La casa di Bosnic è molto grande, su tre piani, meno di uno per moglie. C’è un altoparlante sul tetto, una scritta araba su un muro, lo stesso dove è stata tolta una bandiera nera con la scimitarra. «Lasciate stare mio papà», dice un tenero bambino. Procediamo e arriviamo al villaggio. Sei case, molto fango, un ruscello. Le donne, tutte col velo, entrano in casa. Esce l’uomo più anziano, il quarantatreenne Kasim Šišic, un ex ufficiale dell’esercito bosniaco che è anche il rappresentante di una dzemat, la comunità islamica del posto. Kasim fuma e sorprende: «Ve lo racconto io Bilal, lo conosco da sempre. Lui era un pastore come me, figlio di un uomo che era andato anche in Germania a lavorare, faceva le pulizie alla stazione di Stoccarda. Adesso lui sembra un imam, un teologo, e io un contadino stupido. Non mi piace, eravamo uguali. E tutta questa santità non la vedo, soprattutto quando portava le pecore a pascolare sulla mia terra. Da bambino poi era uno di quelli che non voleva perdere a pallone». Insomma, non lo ama. «Soffre di un complesso di superiorità».

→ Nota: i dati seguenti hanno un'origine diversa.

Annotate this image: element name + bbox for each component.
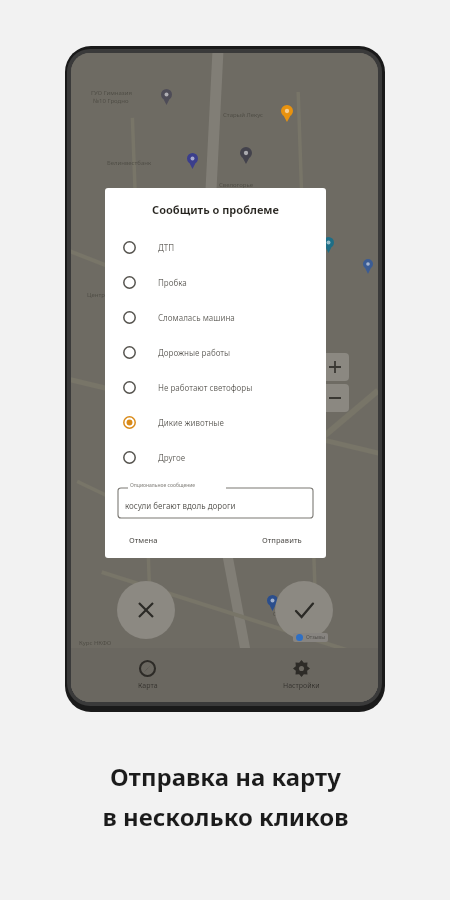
button[interactable]: Карта — [71, 648, 224, 702]
button[interactable]: Zoom in — [321, 353, 349, 381]
staticText: Отмена — [129, 535, 158, 545]
button[interactable]: Дорожные работы — [105, 335, 326, 370]
staticText: Дорожные работы — [158, 347, 231, 358]
staticText: Сообщить о проблеме — [105, 202, 326, 217]
staticText: ГУО Гимназия — [91, 89, 132, 97]
staticText: Сломалась машина — [158, 312, 235, 323]
staticText: Белинвестбанк — [107, 159, 152, 167]
staticText: Центр — [87, 291, 105, 299]
button[interactable]: Пробка — [105, 265, 326, 300]
staticText: Курс НКФО — [79, 639, 112, 647]
staticText: косули бегают вдоль дороги — [125, 500, 236, 511]
staticText: Отправка на карту — [110, 760, 341, 793]
button[interactable]: Отмена — [121, 532, 166, 548]
button[interactable]: Дикие животные — [105, 405, 326, 440]
staticText: Отправить — [262, 535, 302, 545]
staticText: Пробка — [158, 277, 187, 288]
staticText: Отзывы — [306, 634, 325, 641]
staticText: Настройки — [283, 681, 320, 691]
button[interactable]: Zoom out — [321, 384, 349, 412]
staticText: Опциональное сообщение — [130, 482, 196, 489]
staticText: Свелогорье — [219, 181, 253, 189]
staticText: Карта — [138, 681, 158, 691]
button[interactable]: Не работают светофоры — [105, 370, 326, 405]
staticText: Другое — [158, 452, 186, 463]
button[interactable]: Опциональное сообщение — [118, 483, 313, 518]
button[interactable]: ДТП — [105, 230, 326, 265]
button[interactable]: Другое — [105, 440, 326, 475]
staticText: №10 Гродно — [93, 97, 129, 105]
button[interactable]: Сломалась машина — [105, 300, 326, 335]
staticText: Салон цветов, срезка — [273, 611, 325, 618]
staticText: Дикие животные — [158, 417, 224, 428]
button[interactable]: Настройки — [224, 648, 378, 702]
staticText: в несколько кликов — [102, 800, 349, 833]
staticText: Не работают светофоры — [158, 382, 253, 393]
staticText: Старый Лекус — [223, 111, 263, 119]
staticText: ДТП — [158, 242, 175, 253]
button[interactable]: Отправить — [254, 532, 310, 548]
button[interactable]: Confirm report — [275, 581, 333, 639]
button[interactable]: Cancel report — [117, 581, 175, 639]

A Šišici c’è chi è meno ostile di Kasim. È il falegname Rasim, che stenta a farsi vedere per ragioni ideologiche. Rasim ha la barba salafita e la sua famiglia osserva la sharia, come Bosnic. Niente alcol, niente televisione, moglie col velo, di sera sempre accompagnata, vietati il ballo e la musica strumentale e tutto ciò che è immagine. «Evitiamo ciò che può allontanare da Allah e corrompere l’anima», semplifica Rasim con un sorriso buono e uno sguardo estatico che evita di incrociare quello dell’interprete: donna, capelli sciolti. Tentazione.

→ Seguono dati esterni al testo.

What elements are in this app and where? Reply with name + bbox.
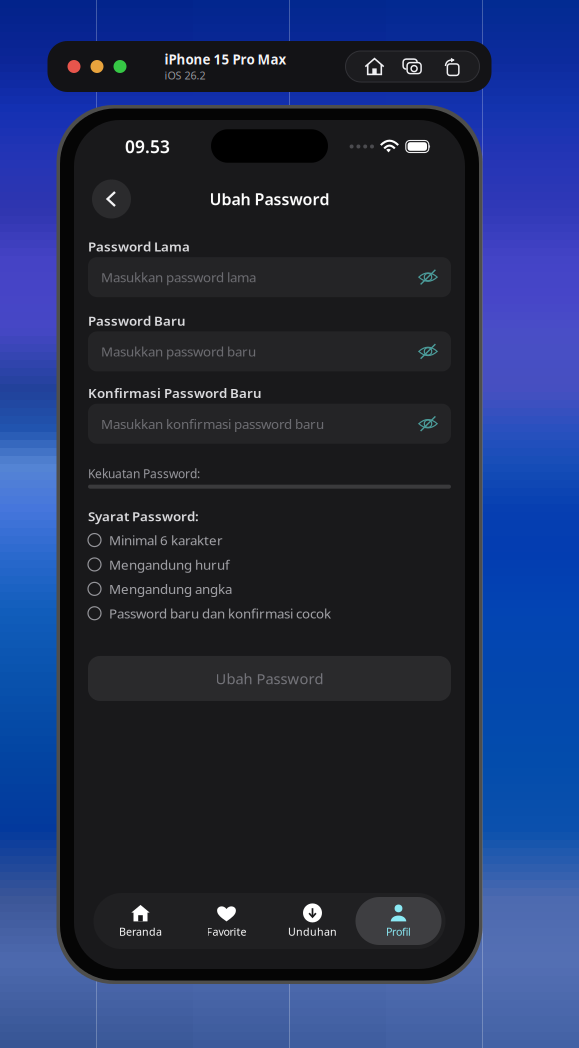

Insomma, nel cuore dell’Europa, a ridosso del confine comunitario e a 200 chilometri dall’Italia c’è chi vive così. E poco più in là spuntano confini scoperti, reclutatori dell’Isis, bandiere nere e investimenti arabi.

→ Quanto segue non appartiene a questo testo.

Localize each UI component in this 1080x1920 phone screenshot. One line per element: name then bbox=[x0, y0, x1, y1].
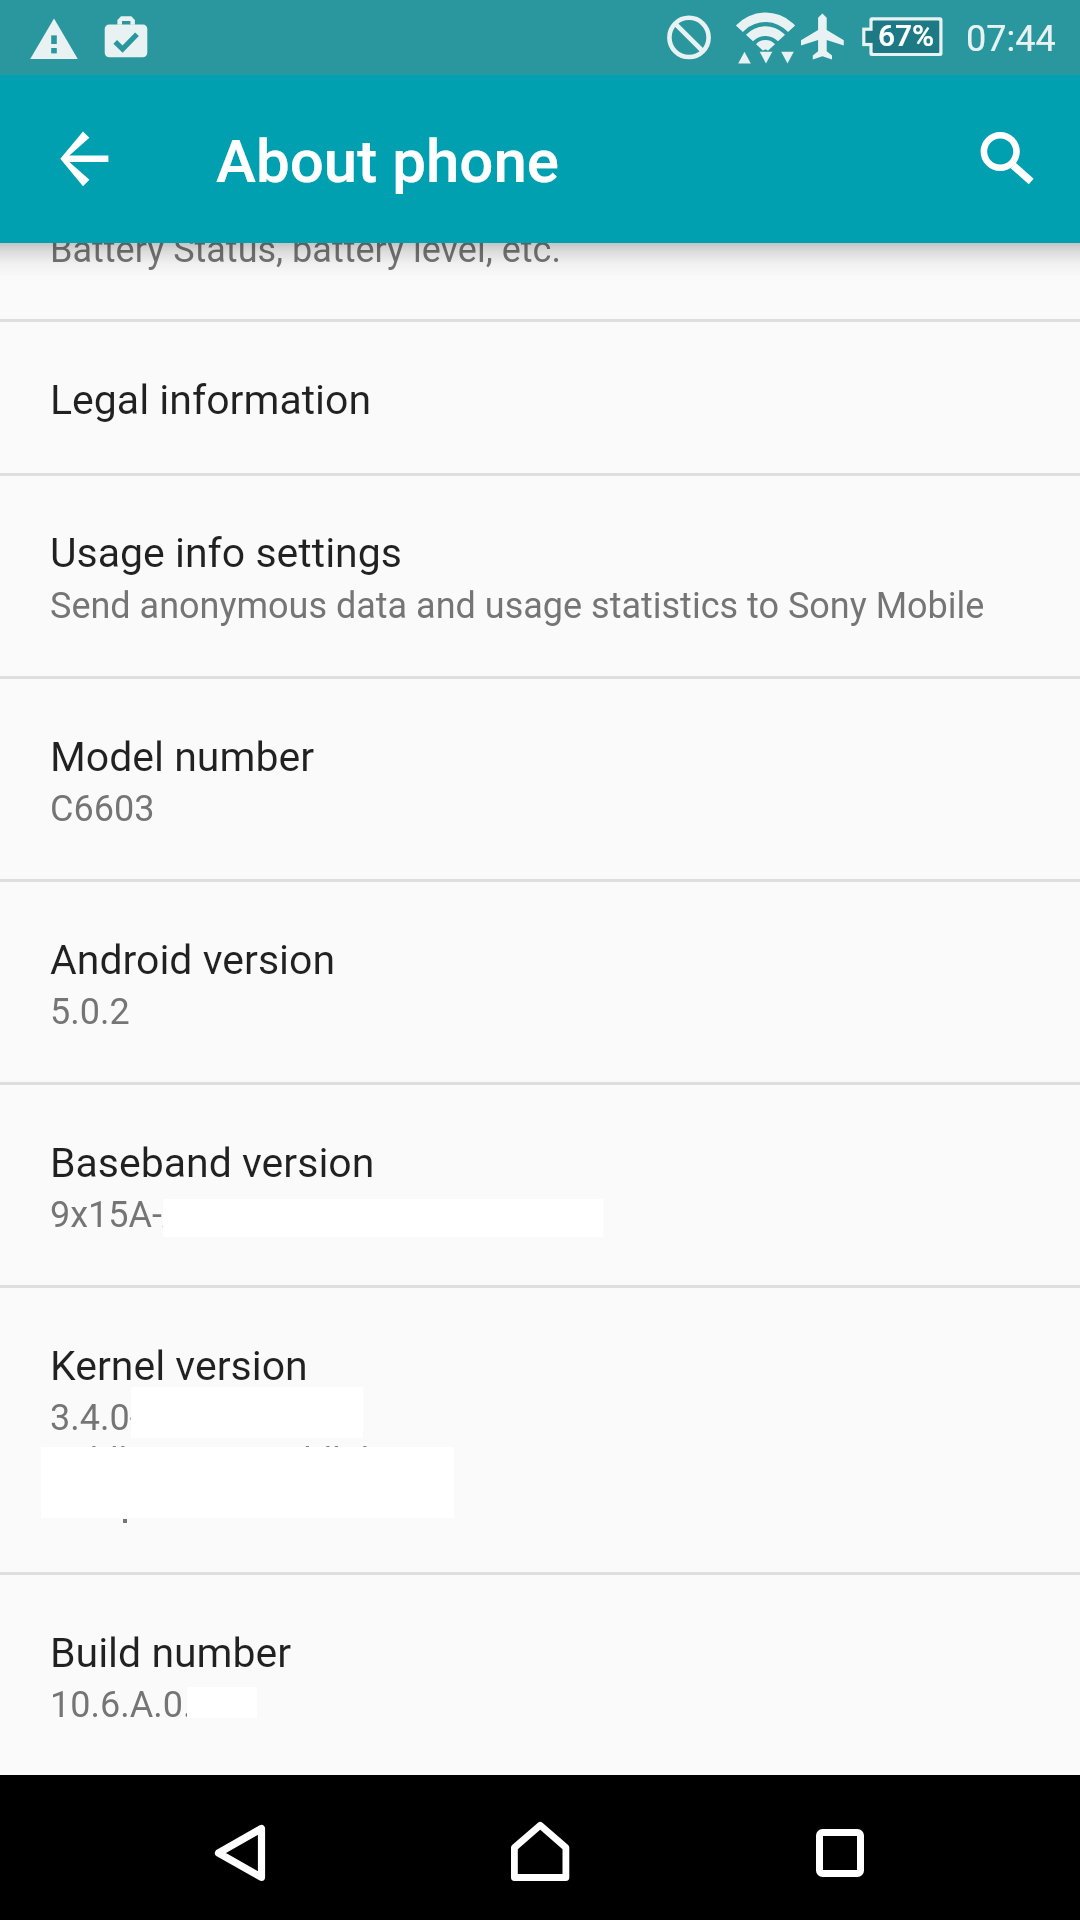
button[interactable]: Home bbox=[480, 1775, 600, 1895]
staticText: 67% bbox=[878, 18, 935, 53]
staticText: 9x15A-A bbox=[50, 1194, 186, 1236]
staticText: Usage info settings bbox=[50, 529, 402, 577]
staticText: 10.6.A.0. bbox=[50, 1684, 193, 1726]
button[interactable]: Model number bbox=[0, 679, 1080, 880]
button[interactable]: Usage info settings bbox=[0, 476, 1080, 677]
staticText: About phone bbox=[216, 126, 559, 196]
staticText: C6603 bbox=[50, 788, 155, 830]
staticText: Battery Status, battery level, etc. bbox=[50, 229, 561, 271]
button[interactable]: Search bbox=[952, 103, 1064, 215]
staticText: Legal information bbox=[50, 376, 372, 424]
staticText: anldlneruser@Bldlnlr bbox=[50, 1441, 382, 1483]
staticText: Send anonymous data and usage statistics… bbox=[50, 585, 985, 627]
staticText: Baseband version bbox=[50, 1139, 375, 1187]
staticText: 07:44 bbox=[966, 18, 1056, 60]
button[interactable]: Legal information bbox=[0, 322, 1080, 474]
staticText: Kernel version bbox=[50, 1342, 308, 1390]
button[interactable]: Build number bbox=[0, 1575, 1080, 1775]
staticText: Build number bbox=[50, 1629, 292, 1677]
button[interactable]: Android version bbox=[0, 882, 1080, 1083]
staticText: 5.0.2 bbox=[50, 991, 130, 1033]
staticText: Android version bbox=[50, 936, 336, 984]
staticText: 3.4.0- bbox=[50, 1397, 140, 1439]
button[interactable]: Navigate up bbox=[30, 103, 142, 215]
button[interactable]: Recent apps bbox=[780, 1775, 900, 1895]
button[interactable]: Kernel version bbox=[0, 1288, 1080, 1573]
staticText: Model number bbox=[50, 733, 315, 781]
button[interactable]: Baseband version bbox=[0, 1085, 1080, 1286]
button[interactable]: Back bbox=[180, 1775, 300, 1895]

L’avvocato: la democrazia ha fallito
Nel centro della Bosnia, a Travnik, fra i simpatizzanti salafiti c’è invece pure un avvocato, Adil Lozo. Non uno qualsiasi: è il legale di Bosnic. Lozo ha i baffi folti e il carattere spigoloso come la sua terra: «I sistemi democratici hanno dimostrato il loro fallimento, la legge perfetta è la sharia. Nessuno ruba, nessuno tradisce, nessuno uccide. Io a Medina ho visto oreficerie protette da una sola tenda. Bilal dice questo». E tutti i giovani che ha mandato a morire in Siria? «Non ha mai detto di andare a combattere, le scelte sono personali, e poi in Siria ci sono sei eserciti». Parigi? «Io non so se è stato l’Isis, non credo all’informazione». Contro di lui di schiera il Reisu-l-ulema di Sarajevo, Husein Kavazovic, massima autorità musulmana del Paese, che ci apre la porta del centro islamico più autorevole della Bosnia Erzegovina: «Condanno i fatti di Parigi, condanno certi atteggiamenti radicali e quel Bosnic non è un imam». Anche l’imam di Velika Kladusa, Coragic Zumret, prende le distanze: «A Bilal dico una sola cosa: caro fratello, a cosa ti è servito tutto questo? Allah ti giudicherà e tu pagherai per le volte che hai portato qualcuno sulla strada sbagliata, come insegna il Corano»
Il cielo di Velika è grigio, il freddo pungente. Dal minareto si leva il lungo salmodiare di un muezzin che sembra il lamento della terra.